Le 1er mars 2024, la société Histoire & patrimoine a répondu qu'elle avait effectivement livré les parties communes au syndicat des copropriétaires de l'immeuble et que cette difficulté avait été soulevée devant le tribunal et qu'elle est dans l'impossibilité juridique et matérielle de faire réaliser ces travaux, qu'ainsi elle a donc bien qualité à agir et que son appel est parfaitement recevable.

MOTIVATION

Sur la condamnation sous astreinte de la société Histoire & patrimoine aux travaux de mise en 'uvre d'une barrière étanche au droit du mur mitoyen

Moyens des parties

Sur le fondement des articles L. 262-1, alinéa 2, et L. 262-2 du code de la construction et de l'habitation, la société Histoire & patrimoine fait valoir qu'elle n'a plus qualité pour intervenir et faire réaliser les travaux d'étanchéité ordonnés par le tribunal à moins d'obtenir une autorisation du syndicat des copropriétaires puisqu'elle n'est plus propriétaire de l'immeuble du [Adresse 10] à [Localité 12], depuis le 28 juillet 2014, date du procès-verbal de livraison des travaux.

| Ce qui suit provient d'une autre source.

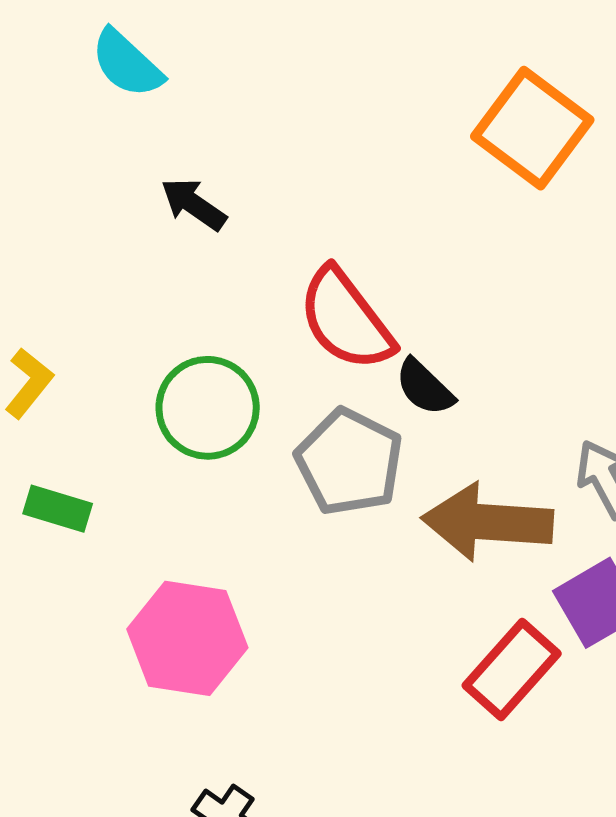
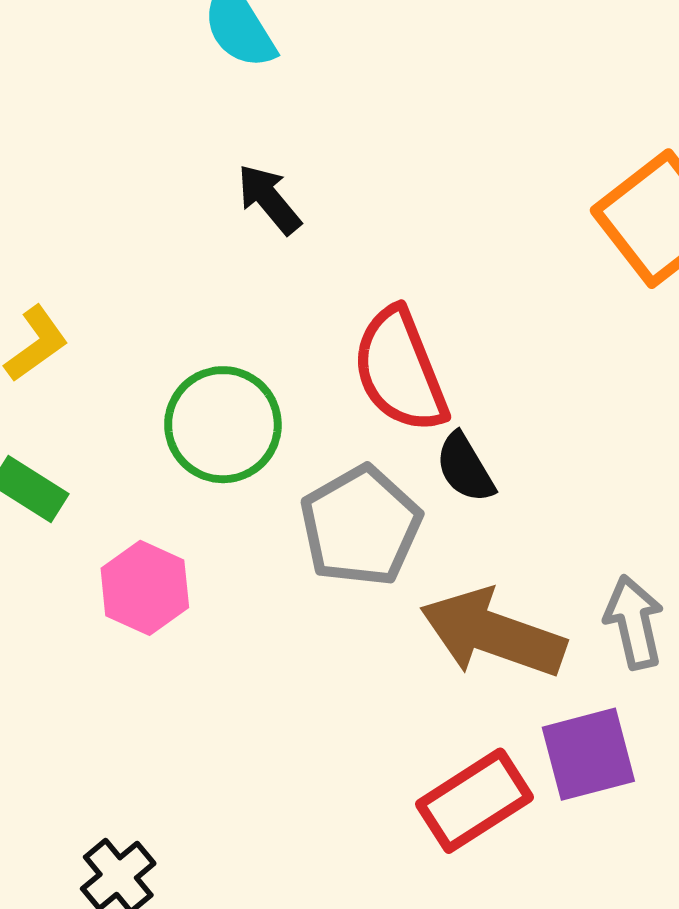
pink hexagon: (187, 638) -> (145, 588), moved, size x0.7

Elle indique avoir sollicité Mme [Y] pour que celle-ci régularise la procédure à l'égard du syndicat, seul susceptible d'intervenir sur les parties communes de l'immeuble.

De plus, elle soutient qu'en application de l'article 1244 du code civil, seul le propriétaire du bâtiment peut faire exécuter les travaux sur son immeuble quand il cause un dommage du fait d'un vice de construction.

Elle en déduit que la demande de condamnation à effectuer les travaux d'étanchéité sous astreinte aurait dû être rejetée par le tribunal.

La société C3B et la SMA s'en rapportent à justice, en précisant néanmoins qu'il n'y aurait aucun sens à confirmer la décision de condamnation à effectuer les travaux d'étanchéité du mur mitoyen dès lors que l'immeuble n'appartient plus à l'appelante et qu'elle ne dispose plus de droit sur celui-ci.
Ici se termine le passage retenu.